Read Aristophanes: The Complete Plays Page 12

SAUSAGEMAN: Scumbag, get out of mine.

  PAPHLAGON: Ah, Demos, sir! I’ve been sitting here

  for thousands of years—and all in vain

  just to be your special attaché.

  SAUSAGEMAN: And I’ve been sticking around

  for a thousand thousand thousand . . . more than a billion.

  DEMOS: Me? I’ve been kicking my heels for more than a zillion

  and getting thoroughly bored with both of you.

  SAUSAGEMAN: D’you know what you should do?

  DEMOS: I know that if I don’t you’re going to tell me.

  SAUSAGEMAN: Line us up at the post, that jerk and me,

  and see which of us reaches you first to serve you.

  SAUSAGEMAN AND PAPHLAGON: Ready, steady . . .

  DEMOS: Go!

  [SAUSAGEMAN and PAPHLAGON race towards the house.]

  SAUSAGEMAN: Hey, he’s crossing my tracks!

  DEMOS: They’re both so infatuated with me

  that if I play it right I’m going to be mighty happy.

  [SAUSAGEMAN and PAPHLAGON have reached the house and come back, each carrying something.]

  PAPHLAGON: See, I’m first back,

  bringing a stool for you.

  SAUSAGEMAN: But no table. I’m first with that.

  PAPHLAGON: Look, and here’s a cake

  made with flour from Pylos.

  SAUSAGEMAN: And here’s a brioche shaped and baked

  by the ivory hand of the goddess.

  DEMOS: With an elephantine touch, no doubt, dear Goddess.174

  PAPHLAGON: Here’s a really savory pea soup stirred by the goddess

  at Pylos.

  SAUSAGEMAN: What I see with my own eyes, Demos,

  is the goddess showing her care for you

  by holding a pot of beef tea over your head.

  DEMOS: I’m not surprised.
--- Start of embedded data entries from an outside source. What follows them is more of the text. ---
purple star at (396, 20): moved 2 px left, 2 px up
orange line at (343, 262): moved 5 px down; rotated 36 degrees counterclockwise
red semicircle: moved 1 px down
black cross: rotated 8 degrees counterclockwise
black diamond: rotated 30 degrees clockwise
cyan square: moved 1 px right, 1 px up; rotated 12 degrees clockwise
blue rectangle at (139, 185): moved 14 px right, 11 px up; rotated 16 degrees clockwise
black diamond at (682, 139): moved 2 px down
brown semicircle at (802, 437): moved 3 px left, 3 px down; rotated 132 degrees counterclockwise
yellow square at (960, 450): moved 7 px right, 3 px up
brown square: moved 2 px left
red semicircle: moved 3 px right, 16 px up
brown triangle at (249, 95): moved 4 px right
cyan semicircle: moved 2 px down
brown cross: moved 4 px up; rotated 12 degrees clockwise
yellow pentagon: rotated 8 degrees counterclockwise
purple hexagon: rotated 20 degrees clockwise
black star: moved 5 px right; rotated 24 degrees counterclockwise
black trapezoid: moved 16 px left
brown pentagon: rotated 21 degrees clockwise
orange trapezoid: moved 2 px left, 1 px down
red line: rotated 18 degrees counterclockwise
How else could our city have survived

  if she hadn’t done this in public view?

  PAPHLAGON: This piece of fish is for Pallas-Striker-of-Armies-Dead.

  SAUSAGEMAN: And for Pallas Athena-Strong-as-her-Dad175

  is this beef Stroganoff, tripe, and belly of pork.

  DEMOS: I expect she’s thanking us for the robe we gave her.176

  PAPHLAGON: The Lady-of-the-Horrible-Helmet says you ought

  to eat these specialities I’ve brought:

  they’ll help our rowers to row better.

  SAUSAGEMAN: Take these, too.

  DEMOS: What do I do with all this stuff and the belly of pork?

  PAPHLAGON: They’re for the triremes. The goddess has sent them to you

  to show how much she cares. . . .

  Here, have a drink: mixed a pint-and-a-half to a quart.177

  Cheers!

  DEMOS: [drinking] Good stuff, by Zeus!

  Especially the pint-and-a-half.

  SAUSAGEMAN: It darn well ought to be nice:

  Athena-the-Whacker whacked it into a quaff.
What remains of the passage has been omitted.